OP, the hackamore doesn't have much to do with why the horse is behaving as she is in the video. 

It's apparent that before the man ever mounts that there will be problems, it wouldn't matter what equipment was on or off of the horse. The hackamore is obviously being used incorrectly and the saddle does not fit, but there would be issues regardless. 

This horses needed a loose rein. I did not see this horse go to buck once. I did see a horse that I was worried would try flipping over backwards at one point. Beyond that, it's obvious that this horse wasn't inclined to go forward, and pulling back the entire time was only making the issue worse. I would have turned the horses head off to the side and used a dressage whip to back up my leg to get that butt moving, first by disengaging the horse to get the horse used to moving off pressure in a safe spot then forward. Unfortunately, a hackamore with shanks that length aren't conductive to what needed to happen. 

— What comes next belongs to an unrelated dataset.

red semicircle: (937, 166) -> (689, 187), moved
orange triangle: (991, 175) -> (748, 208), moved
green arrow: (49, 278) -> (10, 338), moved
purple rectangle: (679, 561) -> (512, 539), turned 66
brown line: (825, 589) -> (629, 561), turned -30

Hackamores are perfectly fine to ride in if the rider has educated hands and the horse is prepared for that piece of equipment. This, was neither of those things. 

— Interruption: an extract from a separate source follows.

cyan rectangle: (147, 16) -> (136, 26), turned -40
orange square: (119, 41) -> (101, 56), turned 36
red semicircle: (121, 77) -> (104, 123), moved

OP, if you are wondering how your mare would do in a hack now, start in a side pull on the ground to ensure that you can flex her head and that she understands the pressure. Then ride her as you would a green horse as it will be a new feel for her. Think of a sidepull as the snaffle equivalent in the bitless world and a mechanical hack such as this as a curb bit.


----------



## tinyliny (Oct 31, 2009)

yes, that horse needs to go forward, forward, forward. 

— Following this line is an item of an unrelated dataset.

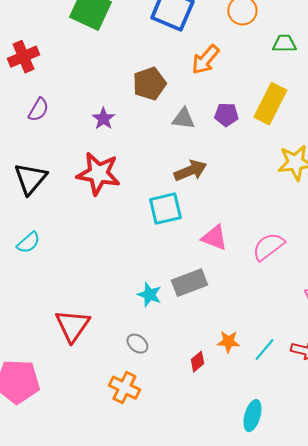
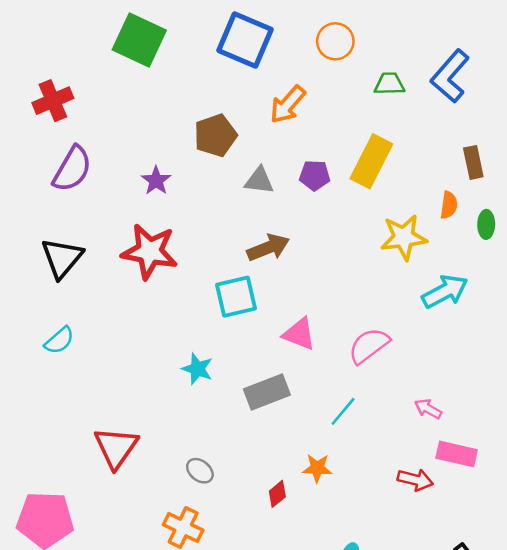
purple semicircle: (38, 110) -> (72, 169), size x1.5
cyan star: (149, 295) -> (197, 369), moved
cyan line: (264, 350) -> (343, 411), moved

but, back to the pro's and cons of Hackamores . . . .


----------



## HarleyWood (Oct 14, 2011)

i have a little s hack for my quarter horse and he usually has a short shank dog bone that was the only thing he would listen in. and i got the hackamore at an auction for $5 with a bridle and reins thinking it may work and he loves it. hes calm and relaxed with it but he still can work in it. and i can put his bit in and hes just the same. i use to ride with a halter but he could still just walk out of it. ill be using the hackamore this winter on him and possibly my other two so the bits arent frozen icicles for them. i only let a few people ride my horses that i know arent going to be harsh with them because Harley does have a shank... and i dont need them to have someone pulling on their mouths.


----------



## Run4Home2012 (Nov 19, 2014)

Thanks everyone


----------